Pytanie tylko, co z tej różnicy wynika. O tym pisze między innymi Michał Matlak, którego tekst opublikujemy już wkrótce jako środowy felieton.

Czy obecnie kolejne pokolenia nadal powinny wchodzić do dyskusji politycznej w drodze kooptacji, wyboru jednego z dostępnych stanowisk, czy starać się wywracać dotychczasowe podziały, czy też może przenieść dyskusję na zupełnie inne pole? Jeśli kolejne generacje mają zbudować lepszy kraj, lepiej by zamiast patrzeć w przeszłość, patrzyły w przyszłość, która dziś wygląda o wiele bardziej ponuro niż przed 30 laty o poranku 5 czerwca.

W takiej opowieści wybory czerwcowe stają się punktem wyjścia do budowy nowego, naszego państwa, które dziś staje wobec zupełnie innych wyzwań niż te sprzed trzech dekad. Z perspektywy trzaskających napięć w Unii Europejskiej, groźby kolejnego kryzysu gospodarczego, nowych zagrożeń ze strony Rosji czy potężnych zmian klimatycznych pytania o to, kto gdzie siedział i kto komu nie podał ręki przed trzema dekadami, wydają się śmiesznie nieistotne.

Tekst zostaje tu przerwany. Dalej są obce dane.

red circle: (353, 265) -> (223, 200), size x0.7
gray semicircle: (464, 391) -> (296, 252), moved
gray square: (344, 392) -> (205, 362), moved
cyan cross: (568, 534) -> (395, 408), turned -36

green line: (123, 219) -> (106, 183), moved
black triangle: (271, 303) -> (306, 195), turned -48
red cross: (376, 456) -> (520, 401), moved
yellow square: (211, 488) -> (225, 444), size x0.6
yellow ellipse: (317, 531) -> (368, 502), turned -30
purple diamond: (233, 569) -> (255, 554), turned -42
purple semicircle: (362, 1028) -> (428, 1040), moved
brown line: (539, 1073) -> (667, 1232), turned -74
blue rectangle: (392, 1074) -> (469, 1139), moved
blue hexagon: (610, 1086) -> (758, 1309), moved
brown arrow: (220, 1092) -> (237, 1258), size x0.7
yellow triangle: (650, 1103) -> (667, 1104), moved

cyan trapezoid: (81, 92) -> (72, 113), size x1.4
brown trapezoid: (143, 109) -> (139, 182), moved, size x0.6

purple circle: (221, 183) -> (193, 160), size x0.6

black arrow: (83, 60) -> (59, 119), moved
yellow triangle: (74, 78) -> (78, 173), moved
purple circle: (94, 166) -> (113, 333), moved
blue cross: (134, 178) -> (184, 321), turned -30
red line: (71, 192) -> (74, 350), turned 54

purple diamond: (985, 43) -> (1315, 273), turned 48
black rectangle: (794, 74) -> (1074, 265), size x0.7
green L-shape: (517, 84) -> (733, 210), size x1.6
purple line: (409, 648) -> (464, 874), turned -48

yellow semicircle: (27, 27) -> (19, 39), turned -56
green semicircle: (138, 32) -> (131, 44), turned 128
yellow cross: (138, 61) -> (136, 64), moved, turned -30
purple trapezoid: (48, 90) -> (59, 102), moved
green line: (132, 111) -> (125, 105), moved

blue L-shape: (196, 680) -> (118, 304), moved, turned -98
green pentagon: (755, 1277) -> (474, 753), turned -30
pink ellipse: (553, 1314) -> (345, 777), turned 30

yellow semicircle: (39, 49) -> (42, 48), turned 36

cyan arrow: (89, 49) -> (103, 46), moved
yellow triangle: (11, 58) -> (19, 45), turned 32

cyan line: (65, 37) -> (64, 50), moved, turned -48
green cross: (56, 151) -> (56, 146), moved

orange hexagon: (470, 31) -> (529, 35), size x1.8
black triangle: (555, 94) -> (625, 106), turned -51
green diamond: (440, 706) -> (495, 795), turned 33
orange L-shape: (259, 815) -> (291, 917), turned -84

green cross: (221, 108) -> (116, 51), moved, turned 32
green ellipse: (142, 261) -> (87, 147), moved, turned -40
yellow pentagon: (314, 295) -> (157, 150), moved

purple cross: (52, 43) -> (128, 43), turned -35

30 lat temu wybory 4 czerwca rozpoczęły proces budowy III RP, co do tego nie ma najmniejszych wątpliwości. Ale na to, co z III RP stanie się w ciągu kolejnych 30 lat, nie powinny mieć większego wpływu. Ważne wydarzenia z najnowszej historii powinniśmy wreszcie zacząć odpowiednio czcić, a jednocześnie przestać nimi żyć.

* * *

Z okazji święta polecamy Państwu także zestaw tekstów, które dotyczą naszych wielkich kłopotów z obchodzeniem trzydziestolecia III RP. Zestaw otwiera artykuł „Koniec pokoleń podległości” Jarosława Kuisza. Następnie mamy rozmowy między innymi z Adamem „Łoną” Zielińskim, Pawłem „Pablopavo” Sołtysem, Rafałem Wosiem i Aleksandrem Smolarem oraz teksty Jakuba Bodzionego, Łukasza Bertrama i Izy Mrzygłód.

Zapraszamy do lektury!
Redakcja „Kultury Liberalnej”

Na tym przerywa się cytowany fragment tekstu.